Friedman shows how it nonetheless surged during the Depression, born of harrowing losses at home and the rise of Communism and Nazism in Europe and then compounded after World War II by the threat of nuclear annihilation that quickened end-time thinking. In the 1930s, fundamentalist evangelical professors began to secede from old-line Protestant seminaries. New divinity schools and universities, supported by wealthy conservative opponents of the New Deal, are still helping to shape much Christian opinion in the 21st century. The technocracy of professional economics and economic policymaking, as introduced by John Maynard Keynes in England, was anathema.

Very Loose Ends

This is the background of a paradox that marks the end point of Friedman’s account: the opposition of so many middle-class Americans to measures in their economic interest, such as higher marginal rates of income tax on the wealthy and the federal inheritance tax (cleverly renamed the “death tax” by its foes). Convincingly rebutting notions that these views result from false optimism over personal prospects, or by distraction created by hot-button social issues like abortion and same-sex marriage, Friedman argues that they actually reflect longstanding rejection of the welfare state in favor of voluntary mutual assistance in local communities of believers. 
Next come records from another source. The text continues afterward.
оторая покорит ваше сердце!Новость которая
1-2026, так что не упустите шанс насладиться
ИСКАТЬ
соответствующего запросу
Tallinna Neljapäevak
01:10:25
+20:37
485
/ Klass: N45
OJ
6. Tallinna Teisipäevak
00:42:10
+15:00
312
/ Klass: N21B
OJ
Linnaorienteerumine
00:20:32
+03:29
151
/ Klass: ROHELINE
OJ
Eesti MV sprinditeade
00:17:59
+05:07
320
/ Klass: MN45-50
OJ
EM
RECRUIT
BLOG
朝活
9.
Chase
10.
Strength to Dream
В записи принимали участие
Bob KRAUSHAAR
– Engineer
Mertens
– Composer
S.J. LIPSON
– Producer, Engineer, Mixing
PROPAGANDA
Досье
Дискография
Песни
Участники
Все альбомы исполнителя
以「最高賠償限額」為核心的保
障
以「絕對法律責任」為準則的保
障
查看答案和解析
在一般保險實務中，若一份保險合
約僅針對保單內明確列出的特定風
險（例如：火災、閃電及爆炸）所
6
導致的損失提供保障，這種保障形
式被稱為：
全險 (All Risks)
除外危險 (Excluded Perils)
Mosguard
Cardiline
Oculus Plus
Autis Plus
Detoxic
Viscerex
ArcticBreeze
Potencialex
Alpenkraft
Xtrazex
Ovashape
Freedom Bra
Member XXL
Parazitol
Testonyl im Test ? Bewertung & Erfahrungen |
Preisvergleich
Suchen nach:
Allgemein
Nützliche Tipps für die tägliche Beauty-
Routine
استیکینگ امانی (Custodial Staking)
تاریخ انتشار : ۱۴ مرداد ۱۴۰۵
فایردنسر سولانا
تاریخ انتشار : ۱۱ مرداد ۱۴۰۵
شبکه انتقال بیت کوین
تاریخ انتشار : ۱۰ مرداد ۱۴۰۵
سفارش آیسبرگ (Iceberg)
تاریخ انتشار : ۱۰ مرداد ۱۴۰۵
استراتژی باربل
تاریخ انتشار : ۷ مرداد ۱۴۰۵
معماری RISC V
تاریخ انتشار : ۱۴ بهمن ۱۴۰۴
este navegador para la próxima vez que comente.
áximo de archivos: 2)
We are left to conclude that the Scottish enlightenment, rejecting strict predestination in favor of an optimistic view of human capabilities on earth, actually gave birth to both sides of our political divide, one trusting to policies designed by professional experts, the other seeking to restore the primacy of individual, church and local self-reliance. What the Moderates of Edinburgh would have thought of the religious aspect of the 2016 and 2020 U.S. presidential elections, God only knows.
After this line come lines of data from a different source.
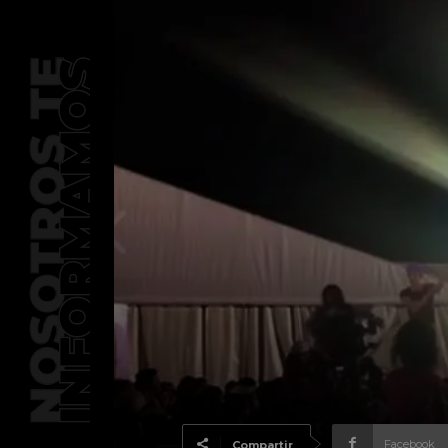
Facebook
Compartir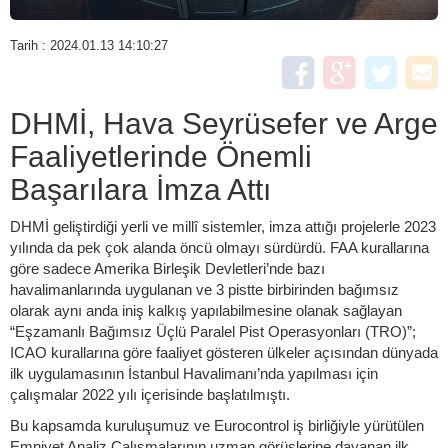
Tarih : 2024.01.13 14:10:27
DHMİ, Hava Seyrüsefer ve Arge
Faaliyetlerinde Önemli
Başarılara İmza Attı
DHMİ geliştirdiği yerli ve millî sistemler, imza attığı projelerle 2023
yılında da pek çok alanda öncü olmayı sürdürdü. FAA kurallarına
göre sadece Amerika Birleşik Devletleri’nde bazı
havalimanlarında uygulanan ve 3 pistte birbirinden bağımsız
olarak aynı anda iniş kalkış yapılabilmesine olanak sağlayan
“Eşzamanlı Bağımsız Üçlü Paralel Pist Operasyonları (TRO)”;
ICAO kurallarına göre faaliyet gösteren ülkeler açısından dünyada
ilk uygulamasının İstanbul Havalimanı’nda yapılması için
çalışmalar 2022 yılı içerisinde başlatılmıştı.
Bu kapsamda kuruluşumuz ve Eurocontrol iş birliğiyle yürütülen
Emniyet Analiz Çalışmalarının uzman görüşlerine dayanan ilk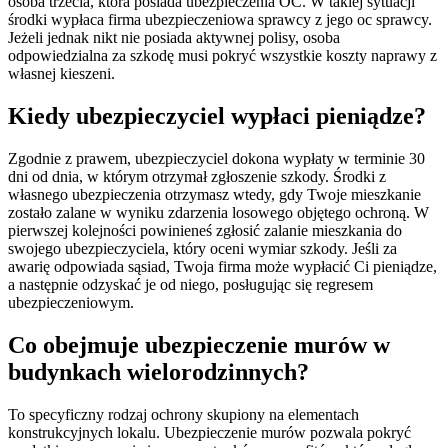
osoba trzecia, która posiada ubezpieczenia OC. W takiej sytuacji
środki wypłaca firma ubezpieczeniowa sprawcy z jego oc sprawcy.
Jeżeli jednak nikt nie posiada aktywnej polisy, osoba
odpowiedzialna za szkodę musi pokryć wszystkie koszty naprawy z
własnej kieszeni.
Kiedy ubezpieczyciel wypłaci pieniądze?
Zgodnie z prawem, ubezpieczyciel dokona wypłaty w terminie 30
dni od dnia, w którym otrzymał zgłoszenie szkody. Środki z
własnego ubezpieczenia otrzymasz wtedy, gdy Twoje mieszkanie
zostało zalane w wyniku zdarzenia losowego objętego ochroną. W
pierwszej kolejności powinieneś zgłosić zalanie mieszkania do
swojego ubezpieczyciela, który oceni wymiar szkody. Jeśli za
awarię odpowiada sąsiad, Twoja firma może wypłacić Ci pieniądze,
a następnie odzyskać je od niego, posługując się regresem
ubezpieczeniowym.
Co obejmuje ubezpieczenie murów w
budynkach wielorodzinnych?
To specyficzny rodzaj ochrony skupiony na elementach
konstrukcyjnych lokalu. Ubezpieczenie murów pozwala pokryć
Religion and the Rise of Capitalism is a virtuoso synthesis of ideas and issues from the Renaissance to the resurgence of the American Evangelical right. And like other important books of its genre, this study raises intriguing further questions.

If economic conservatism is at least indirectly linked to rejection of strict predestination, why has the Calvinist Dutch Reformed Church in Michigan been so prominent in conservative circles, represented in the Trump administration by the Secretary of Education Betsy DeVos, daughter of the self-made Dutch-American billionaire automobile parts manufacturer, Edgar Prince? 
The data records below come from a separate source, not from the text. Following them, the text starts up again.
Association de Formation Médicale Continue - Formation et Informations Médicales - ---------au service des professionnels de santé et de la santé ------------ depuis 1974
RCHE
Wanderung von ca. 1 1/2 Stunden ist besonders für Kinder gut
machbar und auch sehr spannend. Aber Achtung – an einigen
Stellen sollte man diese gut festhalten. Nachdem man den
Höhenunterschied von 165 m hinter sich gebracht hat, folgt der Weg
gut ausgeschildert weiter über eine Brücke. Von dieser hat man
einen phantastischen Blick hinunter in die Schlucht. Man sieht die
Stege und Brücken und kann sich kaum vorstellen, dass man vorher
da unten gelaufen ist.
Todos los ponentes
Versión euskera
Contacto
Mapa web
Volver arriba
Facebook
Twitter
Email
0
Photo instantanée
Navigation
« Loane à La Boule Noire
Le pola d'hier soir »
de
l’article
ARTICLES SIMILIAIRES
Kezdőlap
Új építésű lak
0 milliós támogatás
Were rank-and-file white Evangelicals necessarily opposed to higher taxes on the rich during the Depression? Governor Huey Long of Louisiana, Franklin Roosevelt’s most determined critic on the populist left, rallied his devout rural followers with biblical rhetoric. While Long’s potential national appeal as a rival to FDR has been debated, perhaps the role of religion in politics — as Donald Trump showed in 2016 — may depend as much on personalities as on doctrines.

How do rural opponents of the Deep State reconcile this antipathy with government with their communities’ disproportionate dependence on federal largesse? To progressives, their rhetoric is sheer hypocrisy. But is it not possible that this very reliance on government makes them uncomfortable for failing to live up to their own ideals? And that they resolve this feeling by redoubling their conservative allegiance? (Think cognitive dissonance.)

A related question: what accounts for the paradox of greater white Evangelical Protestant influence on economic and political ideas at a time when the proportion of Americans who describe themselves as Christian (including Protestants of all denominations) has been declining “at a rapid pace” according to the Pew Research Center? Friedman correctly emphasizes Americans’ unusual religious commitment among the richest nations, but that distinction seems to be waning. Could this be part of the answer — that the perceived threat of losing influence and a way of life can galvanize action more effectively than growth in their numbers?

Whatever the answers, Benjamin Friedman has breathed new life into the great tradition of political economy.